» **What to work on**
Look through the entries below for the line with "presenta con su" and the line with "ICE BLAZER ALPINE2 RP", then give again exactly those two lines and all lines between them, minus the pictures.

Exercise inputs section start

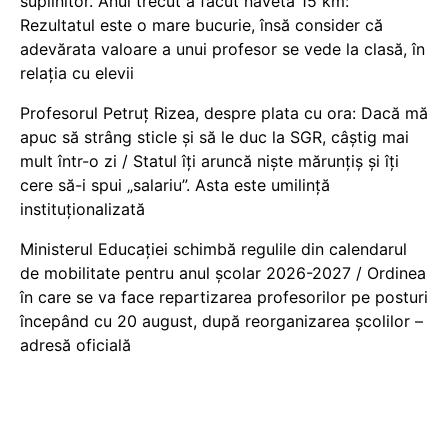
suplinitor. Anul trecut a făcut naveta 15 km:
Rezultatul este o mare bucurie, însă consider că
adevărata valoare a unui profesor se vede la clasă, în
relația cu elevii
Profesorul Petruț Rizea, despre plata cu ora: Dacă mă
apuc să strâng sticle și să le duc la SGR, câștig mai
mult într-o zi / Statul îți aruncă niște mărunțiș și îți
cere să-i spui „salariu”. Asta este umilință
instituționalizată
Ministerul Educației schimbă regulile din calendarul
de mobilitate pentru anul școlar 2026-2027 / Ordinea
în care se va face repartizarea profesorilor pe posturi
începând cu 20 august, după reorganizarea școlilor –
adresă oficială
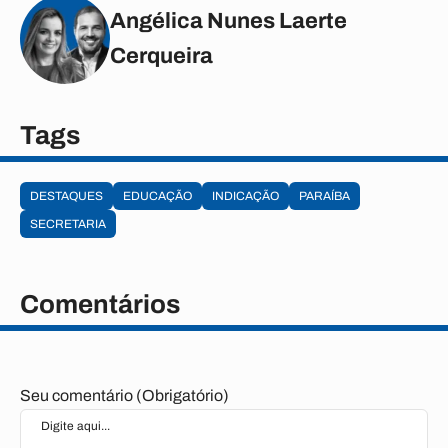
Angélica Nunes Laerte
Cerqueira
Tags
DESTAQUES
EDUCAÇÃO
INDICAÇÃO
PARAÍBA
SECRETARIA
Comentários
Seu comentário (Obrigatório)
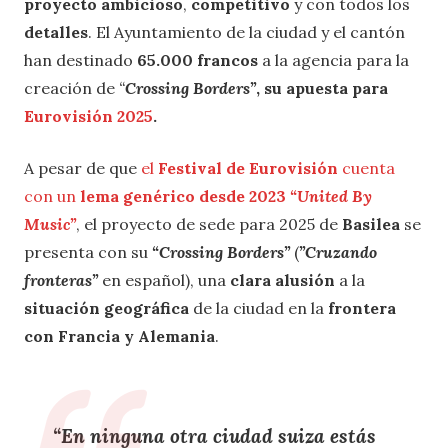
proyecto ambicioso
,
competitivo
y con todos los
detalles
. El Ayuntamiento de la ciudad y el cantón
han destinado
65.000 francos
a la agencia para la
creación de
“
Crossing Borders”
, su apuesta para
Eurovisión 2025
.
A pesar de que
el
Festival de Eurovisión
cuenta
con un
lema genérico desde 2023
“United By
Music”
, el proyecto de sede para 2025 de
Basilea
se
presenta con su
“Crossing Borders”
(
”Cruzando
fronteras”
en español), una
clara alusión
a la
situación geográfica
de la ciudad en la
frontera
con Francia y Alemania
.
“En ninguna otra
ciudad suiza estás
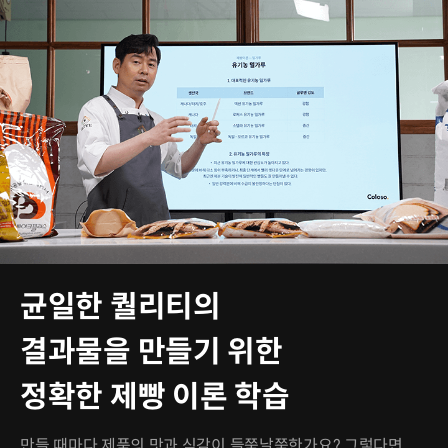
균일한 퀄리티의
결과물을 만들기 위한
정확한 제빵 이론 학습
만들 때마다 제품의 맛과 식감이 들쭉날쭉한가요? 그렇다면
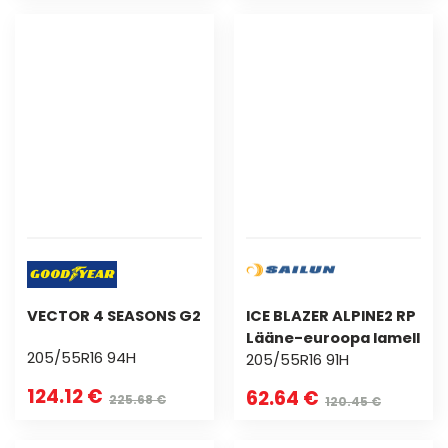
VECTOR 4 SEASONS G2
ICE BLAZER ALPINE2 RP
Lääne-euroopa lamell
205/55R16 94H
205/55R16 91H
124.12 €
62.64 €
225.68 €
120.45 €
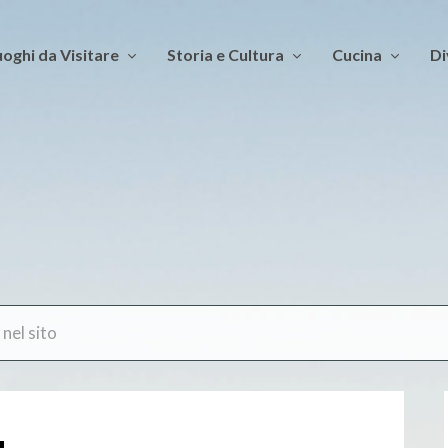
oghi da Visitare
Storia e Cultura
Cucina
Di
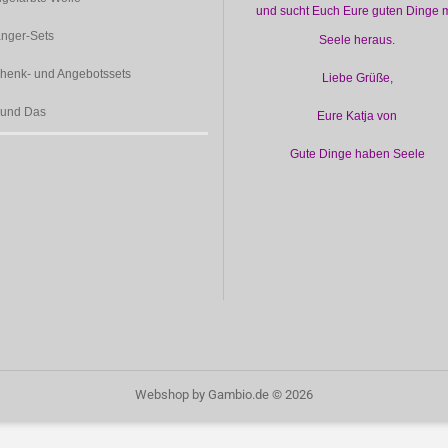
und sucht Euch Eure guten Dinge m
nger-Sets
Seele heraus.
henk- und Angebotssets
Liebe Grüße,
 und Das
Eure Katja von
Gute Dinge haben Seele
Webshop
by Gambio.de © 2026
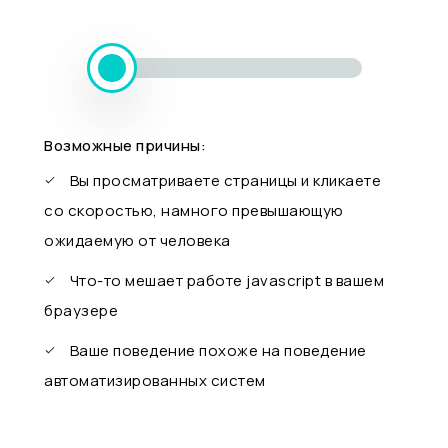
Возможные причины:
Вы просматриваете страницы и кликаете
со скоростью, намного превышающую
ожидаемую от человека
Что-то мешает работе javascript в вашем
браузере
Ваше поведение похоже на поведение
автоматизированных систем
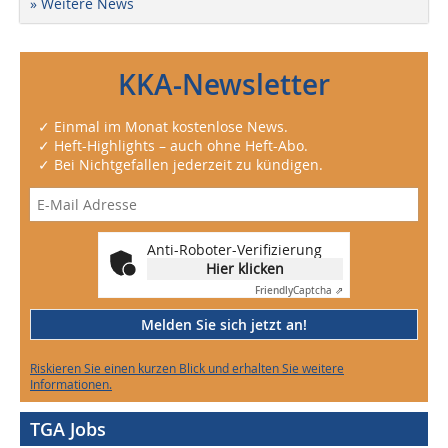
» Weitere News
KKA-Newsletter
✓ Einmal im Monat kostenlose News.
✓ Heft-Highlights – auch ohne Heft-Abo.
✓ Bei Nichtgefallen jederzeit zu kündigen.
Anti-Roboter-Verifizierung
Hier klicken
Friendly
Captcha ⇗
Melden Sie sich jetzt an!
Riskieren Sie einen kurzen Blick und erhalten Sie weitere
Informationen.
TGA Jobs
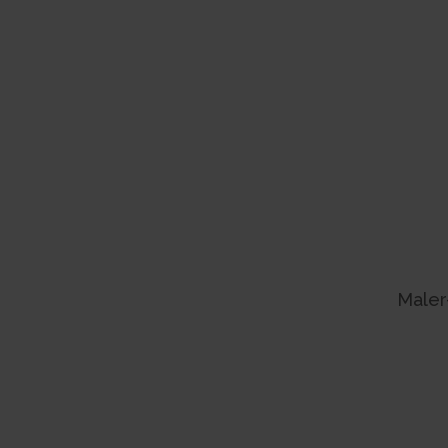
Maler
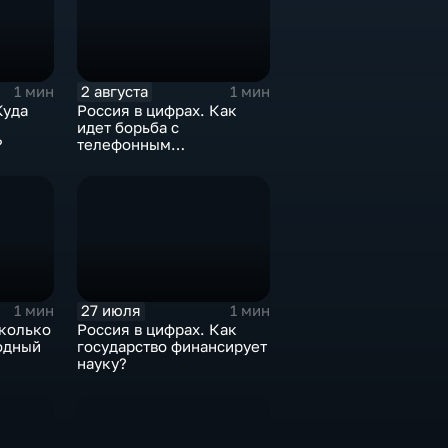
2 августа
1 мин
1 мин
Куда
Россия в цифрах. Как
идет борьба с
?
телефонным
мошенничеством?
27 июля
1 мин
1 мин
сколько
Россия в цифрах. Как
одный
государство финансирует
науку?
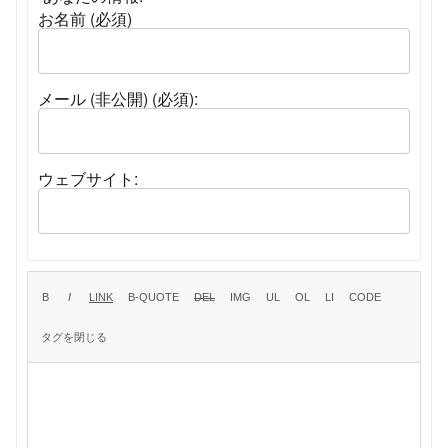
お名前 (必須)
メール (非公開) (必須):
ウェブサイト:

Exercise inputs section end

» **Answer section**
presenta con su
“Crossing Borders”
(
”Cruzando
fronteras”
en español), una
clara alusión
a la
situación geográfica
de la ciudad en la
frontera
con Francia y Alemania
.
“En ninguna otra
ciudad suiza estás
균일한 퀄리티의
결과물을 만들기 위한
정확한 제빵 이론 학습
만들 때마다 제품의 맛과 식감이 들쭉날쭉한가요? 그렇다면
VECTOR 4 SEASONS G2
ICE BLAZER ALPINE2 RP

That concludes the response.